Problem description:
Each line from the one that holds "Les définitions qui suivent" to the end of the entries is to be given again exactly. Do not include pictures.
═════ Data to process ═════
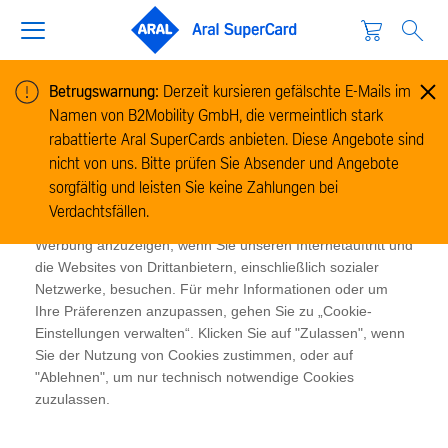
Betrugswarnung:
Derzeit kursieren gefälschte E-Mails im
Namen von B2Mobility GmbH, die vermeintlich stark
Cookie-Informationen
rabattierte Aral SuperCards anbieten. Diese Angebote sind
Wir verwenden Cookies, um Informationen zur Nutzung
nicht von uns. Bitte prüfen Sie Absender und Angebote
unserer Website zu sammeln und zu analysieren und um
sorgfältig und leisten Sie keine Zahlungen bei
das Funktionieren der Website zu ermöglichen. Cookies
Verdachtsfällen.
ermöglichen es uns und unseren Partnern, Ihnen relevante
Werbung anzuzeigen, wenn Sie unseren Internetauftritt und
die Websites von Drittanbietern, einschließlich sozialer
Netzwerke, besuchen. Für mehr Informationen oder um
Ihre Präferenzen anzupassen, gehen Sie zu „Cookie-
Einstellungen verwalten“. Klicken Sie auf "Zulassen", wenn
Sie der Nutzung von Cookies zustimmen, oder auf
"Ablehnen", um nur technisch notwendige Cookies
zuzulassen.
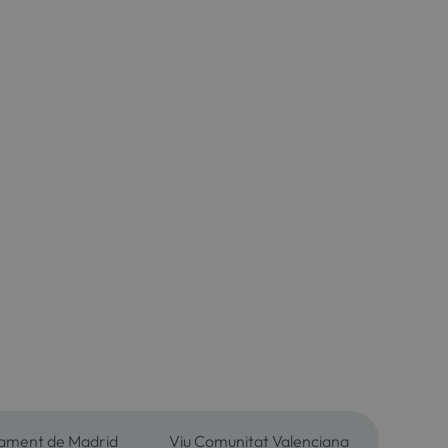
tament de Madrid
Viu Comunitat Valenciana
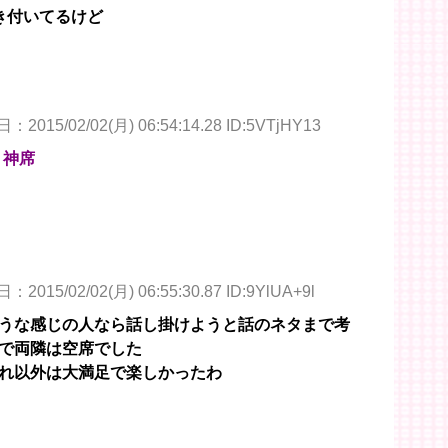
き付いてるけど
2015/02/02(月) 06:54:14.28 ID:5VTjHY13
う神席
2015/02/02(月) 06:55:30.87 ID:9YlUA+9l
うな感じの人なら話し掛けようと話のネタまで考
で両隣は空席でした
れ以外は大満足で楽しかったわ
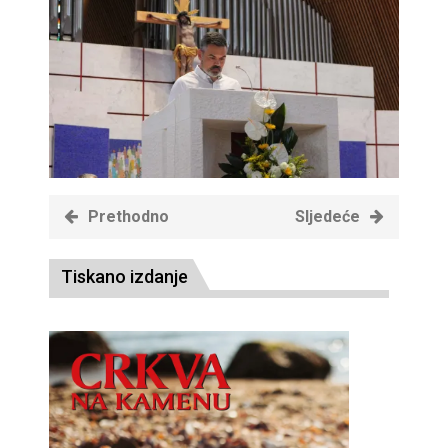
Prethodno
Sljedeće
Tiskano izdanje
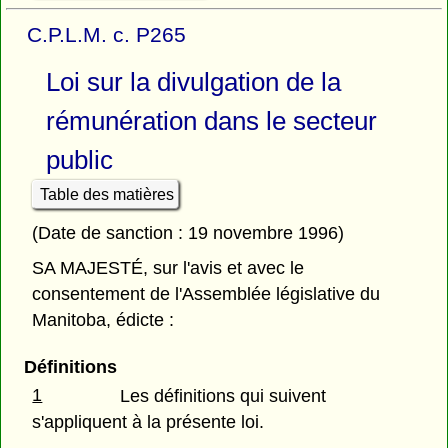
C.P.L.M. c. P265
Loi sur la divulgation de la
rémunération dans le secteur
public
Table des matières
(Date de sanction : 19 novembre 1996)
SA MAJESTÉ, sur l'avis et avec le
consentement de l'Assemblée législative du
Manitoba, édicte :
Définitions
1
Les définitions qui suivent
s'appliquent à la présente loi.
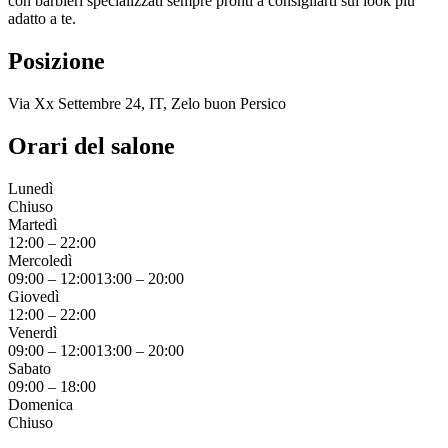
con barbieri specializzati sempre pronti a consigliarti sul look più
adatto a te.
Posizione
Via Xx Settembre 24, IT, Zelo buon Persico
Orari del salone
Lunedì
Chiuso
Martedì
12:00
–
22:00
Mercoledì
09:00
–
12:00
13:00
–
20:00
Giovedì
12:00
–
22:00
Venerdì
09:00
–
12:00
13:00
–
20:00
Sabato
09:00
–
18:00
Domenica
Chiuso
═════
Output of the task:
Les définitions qui suivent
s'appliquent à la présente loi.
con barbieri specializzati sempre pronti a consigliarti sul look più
adatto a te.
Posizione
Via Xx Settembre 24, IT, Zelo buon Persico
Orari del salone
Lunedì
Chiuso
Martedì
12:00
–
22:00
Mercoledì
09:00
–
12:00
13:00
–
20:00
Giovedì
12:00
–
22:00
Venerdì
09:00
–
12:00
13:00
–
20:00
Sabato
09:00
–
18:00
Domenica
Chiuso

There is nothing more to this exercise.